# Exercise details:
Print the whole listing, unchanged.

--- START ---

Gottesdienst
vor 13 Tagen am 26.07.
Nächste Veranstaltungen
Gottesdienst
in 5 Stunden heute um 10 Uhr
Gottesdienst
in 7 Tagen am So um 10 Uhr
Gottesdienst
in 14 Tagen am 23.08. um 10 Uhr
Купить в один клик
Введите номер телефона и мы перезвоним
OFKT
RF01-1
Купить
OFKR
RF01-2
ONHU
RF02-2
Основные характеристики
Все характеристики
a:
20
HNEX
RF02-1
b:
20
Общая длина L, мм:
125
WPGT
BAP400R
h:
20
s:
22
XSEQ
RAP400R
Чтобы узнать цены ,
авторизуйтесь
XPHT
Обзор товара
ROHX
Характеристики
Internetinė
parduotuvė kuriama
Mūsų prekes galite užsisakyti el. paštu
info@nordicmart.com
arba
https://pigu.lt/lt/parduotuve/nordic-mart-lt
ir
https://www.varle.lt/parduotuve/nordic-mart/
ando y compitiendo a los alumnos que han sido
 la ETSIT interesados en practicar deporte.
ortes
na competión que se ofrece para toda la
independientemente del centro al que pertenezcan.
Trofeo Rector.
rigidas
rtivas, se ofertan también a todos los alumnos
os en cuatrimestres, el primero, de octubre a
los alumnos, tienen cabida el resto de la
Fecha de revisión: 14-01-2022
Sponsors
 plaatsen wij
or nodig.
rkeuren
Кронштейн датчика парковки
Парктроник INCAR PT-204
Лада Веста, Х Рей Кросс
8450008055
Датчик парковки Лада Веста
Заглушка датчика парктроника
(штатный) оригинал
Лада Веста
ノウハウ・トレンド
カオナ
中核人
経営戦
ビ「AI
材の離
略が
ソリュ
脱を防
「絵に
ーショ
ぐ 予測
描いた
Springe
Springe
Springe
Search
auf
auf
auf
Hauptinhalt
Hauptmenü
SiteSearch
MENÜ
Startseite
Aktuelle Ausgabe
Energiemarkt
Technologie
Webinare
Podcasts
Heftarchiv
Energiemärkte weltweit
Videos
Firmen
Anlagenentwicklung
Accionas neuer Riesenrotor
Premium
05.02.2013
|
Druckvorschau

--- END ---

# Result of this exercise:
Gottesdienst
vor 13 Tagen am 26.07.
Nächste Veranstaltungen
Gottesdienst
in 5 Stunden heute um 10 Uhr
Gottesdienst
in 7 Tagen am So um 10 Uhr
Gottesdienst
in 14 Tagen am 23.08. um 10 Uhr
Купить в один клик
Введите номер телефона и мы перезвоним
OFKT
RF01-1
Купить
OFKR
RF01-2
ONHU
RF02-2
Основные характеристики
Все характеристики
a:
20
HNEX
RF02-1
b:
20
Общая длина L, мм:
125
WPGT
BAP400R
h:
20
s:
22
XSEQ
RAP400R
Чтобы узнать цены ,
авторизуйтесь
XPHT
Обзор товара
ROHX
Характеристики
Internetinė
parduotuvė kuriama
Mūsų prekes galite užsisakyti el. paštu
info@nordicmart.com
arba
https://pigu.lt/lt/parduotuve/nordic-mart-lt
ir
https://www.varle.lt/parduotuve/nordic-mart/
ando y compitiendo a los alumnos que han sido
 la ETSIT interesados en practicar deporte.
ortes
na competión que se ofrece para toda la
independientemente del centro al que pertenezcan.
Trofeo Rector.
rigidas
rtivas, se ofertan también a todos los alumnos
os en cuatrimestres, el primero, de octubre a
los alumnos, tienen cabida el resto de la
Fecha de revisión: 14-01-2022
Sponsors
 plaatsen wij
or nodig.
rkeuren
Кронштейн датчика парковки
Парктроник INCAR PT-204
Лада Веста, Х Рей Кросс
8450008055
Датчик парковки Лада Веста
Заглушка датчика парктроника
(штатный) оригинал
Лада Веста
ノウハウ・トレンド
カオナ
中核人
経営戦
ビ「AI
材の離
略が
ソリュ
脱を防
「絵に
ーショ
ぐ 予測
描いた
Springe
Springe
Springe
Search
auf
auf
auf
Hauptinhalt
Hauptmenü
SiteSearch
MENÜ
Startseite
Aktuelle Ausgabe
Energiemarkt
Technologie
Webinare
Podcasts
Heftarchiv
Energiemärkte weltweit
Videos
Firmen
Anlagenentwicklung
Accionas neuer Riesenrotor
Premium
05.02.2013
|
Druckvorschau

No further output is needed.